Wie lebt es sich im Norden?

Stadt-Land-Check: Wie wir im Norden leben“: Alina Stiegler präsentiert heute im NDR spannende aktuelle Statistiken zu Norddeutschland.

Hamburg (ots) – Stadt- oder Landflucht? Wo lebt es sich besser – in der norddeutschen Tiefebene oder in einer der Großstädte? Für die Reportage „Stadt-Land-Check: Wie wir im Norden leben“ präsentiert Moderatorin Alina Stiegler spannende Antworten – mit aktuellen Berichten, Zahlen und Statistiken. Zu den Themen gehören u. a. die Mobilität, Kriminalität und Gesundheitsversorgung. Wie lange braucht der Krankenwagen bei einem Unfall? Welche Lebensumstände sind für Familien attraktiv? Wie wollen die Menschen im Norden leben und arbeiten? Kann ich auf dem Land E-Autos aufladen? In der ARD Mediathek ist die Sendung vom 4. November an zu sehen. Das NDR Fernsehen zeigt sie am Montag, 8. November, um 21.00 Uhr im Rahmen der ARD Themenwoche „Stadt.Land.Wandel“. Hier einige Ergebnisse des NDR Zahlenchecks für Norddeutschland.

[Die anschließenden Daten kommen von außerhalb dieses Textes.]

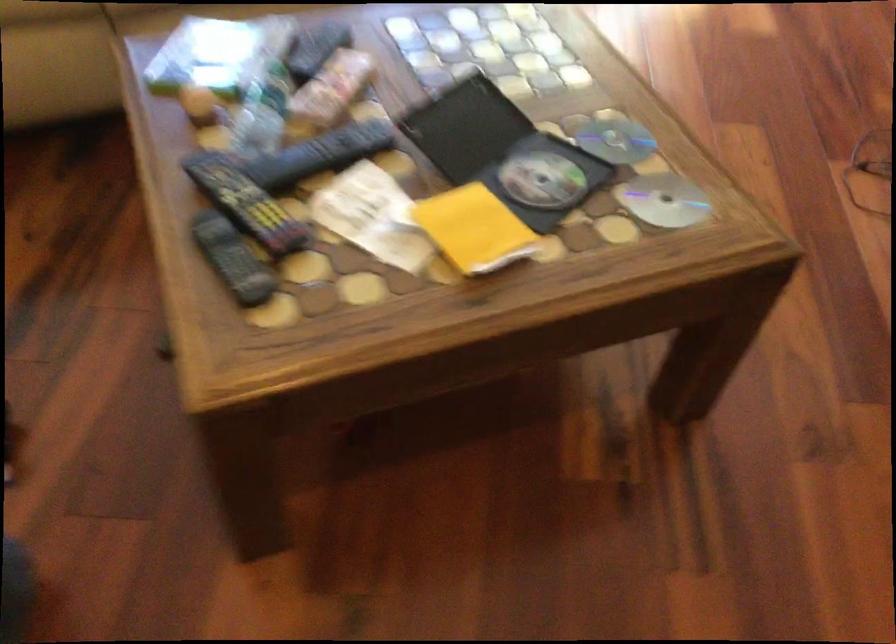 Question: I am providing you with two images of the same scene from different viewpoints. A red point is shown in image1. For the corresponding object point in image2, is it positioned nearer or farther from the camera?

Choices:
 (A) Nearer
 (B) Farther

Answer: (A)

NDR Fernsehen STADT – LAND – CHECK, am Montag (08.11.21) um 21:00 Uhr. Alina Stiegler testet das Landleben. (Foto: © NDR/casei media GmbH)

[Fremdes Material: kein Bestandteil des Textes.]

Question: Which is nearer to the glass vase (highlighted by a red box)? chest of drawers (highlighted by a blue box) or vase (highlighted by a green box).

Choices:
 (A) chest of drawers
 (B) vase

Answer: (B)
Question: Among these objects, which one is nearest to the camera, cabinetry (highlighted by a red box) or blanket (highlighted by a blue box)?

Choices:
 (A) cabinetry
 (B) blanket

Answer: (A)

Wo ist in Norddeutschland der Anteil von Senior*innen und Kleinkindern am höchsten/niedrigsten?

Der höchste Bevölkerungsanteil von Menschen, die 75 Jahre oder älter sind, findet sich im Jahr 2020 im Landkreis Goslar in Niedersachsen mit 14,8 Prozent. Den geringsten Anteil an Hochbetagten haben die Landkreise Vechta(7,92 Prozent) und Cloppenburg (7,96 Prozent). Diese Kreise sind auch die mit dem höchsten Anteil an unter 3-Jährigen (3,445 bzw. 3,498 Prozent). Quelle: Statistisches Bundesamt (Destatis)

Wo gibt es die meisten/die wenigsten Autos im Norden?

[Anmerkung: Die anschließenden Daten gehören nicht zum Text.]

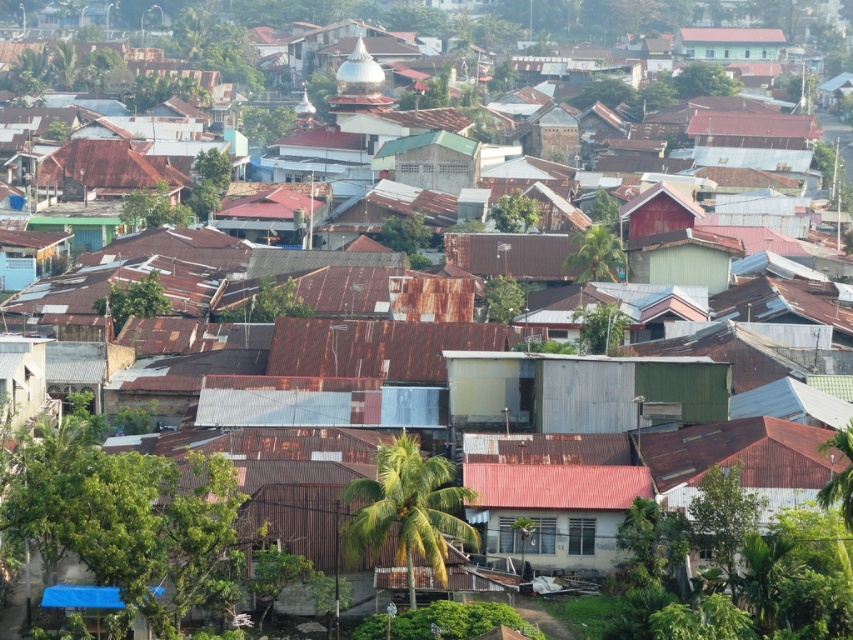 You are a delivery drone navigating an urban area. Your destination is the green corrugated metal hut at center. According to the coordinates provided, where should you aim your delivery? Please specify the coordinates in the format requested.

In Wolfsburg kamen im Jahr 2020 auf 1.000 Einwohner*innen 1.111 PKW. Auf Platz 2 rangiert der Landkreis Rotenburg (Wümme) mit 697 PKW auf 1.000 Einwohner*innen. Platz 3 hat der Kreis Frieslandmit 679 PKW inne. Die Städte mit den wenigsten Autos pro 1.000 Einwohner*innen sind Rostock (412 PKW), Bremen (432 PKW) und Hamburg (436 PKW). Quelle: Kraftfahrt-Bundesamt

Wo kann man am besten/am schlechtesten Fahrradfahren im Norden?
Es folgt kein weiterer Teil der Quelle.